What the task asks –
Determine which lines of the records include the word "CALIFORNIA", and copy them.

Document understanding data
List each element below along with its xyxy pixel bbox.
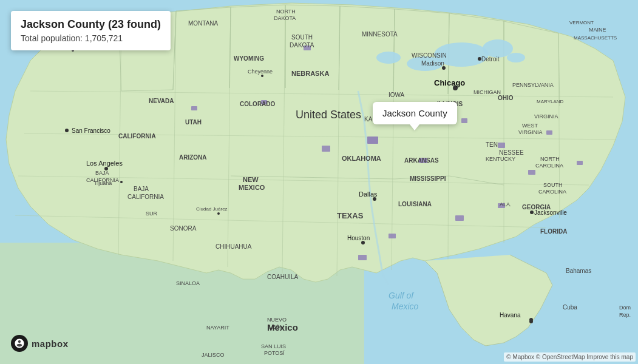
svg-text:Detroit: Detroit — [481, 56, 500, 62]
svg-text:OHIO: OHIO — [498, 95, 514, 101]
svg-text:MARYLAND: MARYLAND — [537, 99, 564, 104]
svg-text:NEBRASKA: NEBRASKA — [291, 70, 329, 77]
svg-text:MASSACHUSETTS: MASSACHUSETTS — [574, 35, 617, 41]
svg-text:PENNSYLVANIA: PENNSYLVANIA — [512, 82, 554, 88]
svg-text:SUR: SUR — [146, 211, 158, 217]
svg-rect-31 — [358, 255, 367, 260]
svg-text:Dallas: Dallas — [359, 190, 378, 198]
svg-text:SAN LUIS: SAN LUIS — [261, 343, 286, 349]
svg-text:KENTUCKY: KENTUCKY — [486, 156, 515, 162]
svg-text:TEN: TEN — [486, 141, 498, 148]
svg-text:WISCONSIN: WISCONSIN — [412, 52, 447, 59]
svg-text:GEORGIA: GEORGIA — [522, 204, 551, 211]
svg-text:United States: United States — [296, 109, 361, 121]
svg-rect-34 — [577, 161, 583, 165]
svg-text:Bahamas: Bahamas — [566, 268, 591, 274]
svg-point-39 — [120, 181, 123, 183]
svg-text:Cuba: Cuba — [563, 304, 577, 311]
svg-rect-27 — [528, 170, 535, 175]
svg-text:MICHIGAN: MICHIGAN — [473, 89, 501, 95]
svg-text:Dom: Dom — [619, 305, 631, 311]
svg-text:CALIFORNIA: CALIFORNIA — [86, 177, 119, 183]
svg-text:NAYARIT: NAYARIT — [206, 325, 229, 331]
svg-text:Houston: Houston — [347, 235, 370, 241]
svg-rect-26 — [498, 143, 505, 148]
svg-text:VIRGINIA: VIRGINIA — [534, 113, 558, 120]
svg-text:Mexico: Mexico — [392, 302, 419, 311]
svg-rect-33 — [546, 130, 552, 135]
svg-point-16 — [483, 39, 513, 58]
mapbox-logo-text: mapbox — [32, 339, 69, 349]
svg-rect-25 — [461, 118, 467, 123]
svg-point-124 — [217, 212, 220, 215]
attribution[interactable]: © Mapbox © OpenStreetMap Improve this ma… — [504, 352, 636, 362]
svg-text:Rep.: Rep. — [619, 312, 631, 318]
svg-text:COAHUILA: COAHUILA — [267, 274, 298, 280]
svg-text:NEW: NEW — [243, 176, 259, 183]
svg-text:Gulf of: Gulf of — [389, 291, 415, 300]
svg-text:CALIFORNIA: CALIFORNIA — [118, 133, 156, 140]
svg-text:POTOSÍ: POTOSÍ — [264, 350, 285, 356]
svg-text:TEXAS: TEXAS — [337, 211, 364, 220]
svg-text:NEVADA: NEVADA — [149, 98, 174, 104]
svg-text:MINNESOTA: MINNESOTA — [362, 31, 398, 38]
mapbox-logo: mapbox — [11, 335, 69, 352]
svg-text:MISSISSIPPI: MISSISSIPPI — [410, 175, 446, 182]
svg-text:NORTH: NORTH — [276, 8, 296, 15]
tooltip-text: Jackson County — [382, 108, 447, 118]
svg-text:BAJA: BAJA — [134, 186, 149, 192]
svg-text:VERMONT: VERMONT — [569, 20, 594, 25]
svg-text:CALIFORNIA: CALIFORNIA — [127, 194, 164, 200]
svg-text:FLORIDA: FLORIDA — [540, 228, 567, 235]
map-tooltip: Jackson County — [373, 102, 457, 124]
svg-text:WEST: WEST — [522, 123, 538, 129]
svg-text:MEXICO: MEXICO — [239, 184, 265, 191]
svg-text:UTAH: UTAH — [185, 119, 202, 126]
svg-text:Los Angeles: Los Angeles — [86, 160, 123, 167]
map-container[interactable]: San Francisco Los Angeles Tijuana Cheyen… — [0, 0, 638, 364]
map-svg: San Francisco Los Angeles Tijuana Cheyen… — [0, 0, 638, 364]
svg-rect-22 — [322, 146, 330, 152]
svg-text:NORTH: NORTH — [540, 156, 560, 162]
svg-text:VIRGINIA: VIRGINIA — [518, 129, 543, 135]
svg-text:CAROLINA: CAROLINA — [538, 189, 566, 195]
info-box-subtitle: Total population: 1,705,721 — [21, 33, 161, 43]
svg-text:San Francisco: San Francisco — [72, 127, 110, 134]
svg-text:WYOMING: WYOMING — [234, 55, 264, 62]
svg-point-53 — [530, 211, 534, 214]
svg-rect-30 — [389, 234, 396, 238]
svg-text:LOUISIANA: LOUISIANA — [398, 201, 432, 207]
svg-text:CAROLINA: CAROLINA — [535, 163, 563, 169]
svg-text:JALISCO: JALISCO — [202, 352, 225, 358]
info-box-title: Jackson County (23 found) — [21, 18, 161, 31]
svg-text:MONTANA: MONTANA — [188, 20, 219, 27]
svg-text:COLORADO: COLORADO — [240, 101, 276, 107]
attribution-text: © Mapbox © OpenStreetMap Improve this ma… — [506, 354, 633, 360]
svg-text:ALA.: ALA. — [500, 201, 512, 207]
svg-point-128 — [529, 320, 533, 323]
svg-text:Madison: Madison — [421, 60, 444, 67]
svg-text:ARIZONA: ARIZONA — [179, 154, 207, 161]
svg-point-19 — [507, 53, 525, 62]
svg-rect-23 — [367, 136, 378, 144]
svg-text:SINALOA: SINALOA — [176, 280, 200, 286]
svg-text:SOUTH: SOUTH — [543, 182, 563, 188]
svg-text:IOWA: IOWA — [389, 92, 405, 98]
svg-text:ARKANSAS: ARKANSAS — [404, 157, 439, 164]
svg-text:Chicago: Chicago — [434, 78, 465, 87]
svg-text:Mexico: Mexico — [267, 322, 298, 332]
svg-text:Ciudad Juárez: Ciudad Juárez — [196, 206, 228, 212]
svg-point-35 — [65, 129, 69, 132]
svg-text:BAJA: BAJA — [95, 170, 109, 176]
svg-text:DAKOTA: DAKOTA — [290, 42, 314, 49]
svg-point-18 — [376, 52, 401, 64]
svg-text:NESSEE: NESSEE — [499, 149, 524, 156]
info-box: Jackson County (23 found) Total populati… — [11, 11, 171, 50]
svg-text:OKLAHOMA: OKLAHOMA — [342, 155, 381, 162]
svg-text:CHIHUAHUA: CHIHUAHUA — [215, 243, 252, 250]
svg-point-41 — [261, 75, 263, 77]
svg-text:MAINE: MAINE — [589, 27, 606, 33]
mapbox-logo-icon — [11, 335, 28, 352]
svg-text:SONORA: SONORA — [170, 225, 197, 232]
svg-rect-32 — [191, 106, 197, 110]
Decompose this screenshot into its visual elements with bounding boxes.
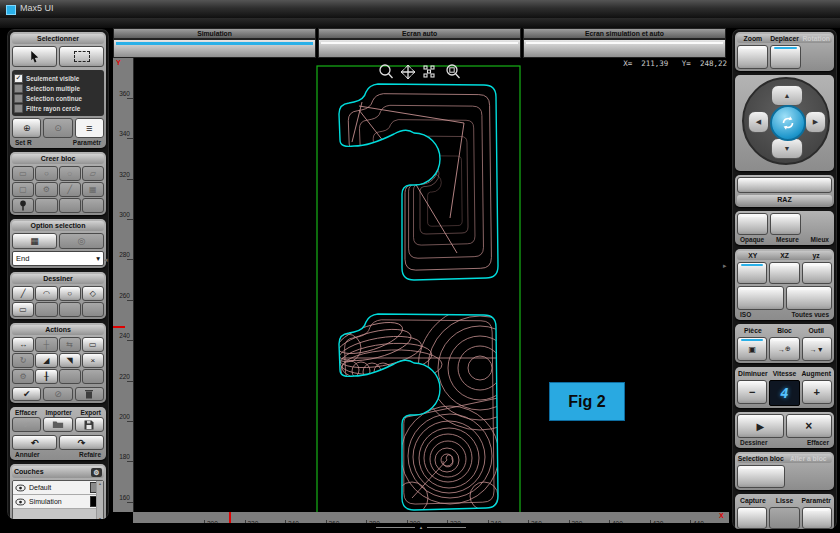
arrow-right-icon: → [810, 346, 817, 353]
zoom-mode-button[interactable] [737, 45, 768, 69]
creer-blob-button[interactable]: ◌ [59, 166, 81, 181]
creer-pin-button[interactable] [12, 198, 34, 213]
creer-circle-button[interactable]: ○ [35, 166, 57, 181]
checkbox-filtre-rayon-cercle[interactable]: Filtre rayon cercle [14, 103, 102, 113]
tab-yz[interactable]: yz [800, 251, 832, 260]
center-point-button[interactable]: ⊙ [43, 118, 72, 138]
mesure-button[interactable] [770, 213, 801, 235]
left-panel-collapse-handle[interactable]: ◂ [104, 256, 108, 264]
ruler-label-y: 220 [113, 373, 133, 413]
creer-screw-button[interactable]: ╱ [59, 182, 81, 197]
action-chamfer-button[interactable]: ◥ [59, 353, 81, 368]
action-fillet-button[interactable]: ◢ [35, 353, 57, 368]
view-xy-button[interactable] [737, 262, 767, 284]
tab-zoom[interactable]: Zoom [737, 34, 769, 43]
draw-line-button[interactable]: ╱ [12, 286, 34, 301]
bloc-button[interactable]: →⊕ [769, 337, 799, 361]
confirm-button[interactable]: ✔ [12, 387, 41, 401]
view-yz-button[interactable] [802, 262, 832, 284]
layer-row-default[interactable]: Default [13, 481, 103, 495]
pan-down-button[interactable]: ▼ [771, 138, 803, 159]
layer-settings-button[interactable]: ⚙ [91, 468, 102, 477]
speed-increase-button[interactable]: + [802, 380, 832, 404]
sphere-mode-button[interactable]: ◎ [59, 233, 104, 249]
eye-icon[interactable] [15, 498, 26, 506]
right-panel-collapse-handle[interactable]: ▸ [723, 262, 727, 270]
pan-up-button[interactable]: ▲ [771, 85, 803, 106]
draw-rect-button[interactable]: ▭ [12, 302, 34, 317]
action-box-button[interactable]: ▭ [82, 337, 104, 352]
export-label: Export [80, 409, 101, 416]
cancel-button[interactable]: ⊘ [43, 387, 72, 401]
selection-bloc-button[interactable] [737, 465, 785, 488]
creer-empty-1 [35, 198, 57, 213]
layer-row-simulation[interactable]: Simulation [13, 495, 103, 509]
section-views: XY XZ yz ISO Toutes vues [735, 249, 834, 320]
tab-ecran-simulation-et-auto[interactable]: Ecran simulation et auto [523, 28, 726, 39]
pan-right-button[interactable]: ▶ [805, 111, 826, 133]
parameters-button[interactable]: ≡ [75, 118, 104, 138]
eye-icon[interactable] [15, 484, 26, 492]
action-rotate-button[interactable]: ↻ [12, 353, 34, 368]
marquee-select-button[interactable] [59, 46, 104, 67]
grid-mode-button[interactable]: ▦ [12, 233, 57, 249]
set-r-button[interactable]: ⊕ [12, 118, 41, 138]
checkbox-selection-multiple[interactable]: Selection multiple [14, 83, 102, 93]
raz-button[interactable] [737, 177, 832, 193]
effacer-button[interactable]: ✓ [12, 417, 41, 432]
cursor-select-button[interactable] [12, 46, 57, 67]
undo-button[interactable]: ↶ [12, 435, 57, 450]
action-gear-button[interactable]: ⚙ [12, 369, 34, 384]
tab-xz[interactable]: XZ [769, 251, 801, 260]
importer-button[interactable] [43, 417, 72, 432]
erase-sim-button[interactable]: × [786, 414, 833, 438]
tab-xy[interactable]: XY [737, 251, 769, 260]
draw-circle-button[interactable]: ○ [59, 286, 81, 301]
action-trim-button[interactable]: ┼ [35, 337, 57, 352]
grid-snap-icon [424, 66, 434, 77]
export-button[interactable] [75, 417, 104, 432]
lisse-button[interactable] [769, 507, 799, 529]
canvas-view-tools[interactable] [376, 62, 466, 82]
pan-left-button[interactable]: ◀ [748, 111, 769, 133]
tab-deplacer[interactable]: Deplacer [769, 34, 801, 43]
view-all-button[interactable] [786, 286, 833, 310]
creer-slab-button[interactable]: ▱ [82, 166, 104, 181]
redo-button[interactable]: ↷ [59, 435, 104, 450]
view-xz-button[interactable] [769, 262, 799, 284]
play-button[interactable]: ▶ [737, 414, 784, 438]
layers-scrollbar[interactable]: ▴▾ [96, 481, 103, 520]
tab-rotation[interactable]: Rotation [800, 34, 832, 43]
strip-ecran-sim-auto[interactable] [523, 39, 726, 58]
trash-button[interactable] [75, 387, 104, 401]
outil-button[interactable]: →▼ [802, 337, 832, 361]
speed-decrease-button[interactable]: − [737, 380, 767, 404]
strip-simulation[interactable] [113, 39, 316, 58]
creer-rect-button[interactable]: ▭ [12, 166, 34, 181]
capture-button[interactable] [737, 507, 767, 529]
action-swap-button[interactable]: ⇆ [59, 337, 81, 352]
tab-ecran-auto[interactable]: Ecran auto [318, 28, 521, 39]
reset-view-button[interactable] [770, 105, 806, 141]
selection-mode-dropdown[interactable]: End ▾ [12, 251, 104, 266]
opaque-button[interactable] [737, 213, 768, 235]
strip-ecran-auto[interactable] [318, 39, 521, 58]
deplacer-mode-button[interactable] [770, 45, 801, 69]
view-iso-button[interactable] [737, 286, 784, 310]
draw-diamond-button[interactable]: ◇ [82, 286, 104, 301]
checkbox-selection-continue[interactable]: Selection continue [14, 93, 102, 103]
tab-simulation[interactable]: Simulation [113, 28, 316, 39]
bottom-collapse-handle[interactable]: ▴ [376, 524, 466, 530]
faint-check-icon: ✓ [23, 420, 31, 430]
creer-gear-button[interactable]: ⚙ [35, 182, 57, 197]
creer-box3d-button[interactable]: ▦ [82, 182, 104, 197]
action-divide-button[interactable]: ╂ [35, 369, 57, 384]
ruler-label-y: 320 [113, 171, 133, 211]
parametres-button[interactable] [802, 507, 832, 529]
draw-arc-button[interactable]: ◠ [35, 286, 57, 301]
action-move-button[interactable]: ↔ [12, 337, 34, 352]
piece-button[interactable]: ▣ [737, 337, 767, 361]
creer-contour-button[interactable]: ▢ [12, 182, 34, 197]
action-delete-button[interactable]: × [82, 353, 104, 368]
checkbox-seulement-visible[interactable]: ✓Seulement visible [14, 73, 102, 83]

Answer to this task –
svg-text:CALIFORNIA: CALIFORNIA — [86, 177, 119, 183]
svg-text:CALIFORNIA: CALIFORNIA — [118, 133, 156, 140]
svg-text:CALIFORNIA: CALIFORNIA — [127, 194, 164, 200]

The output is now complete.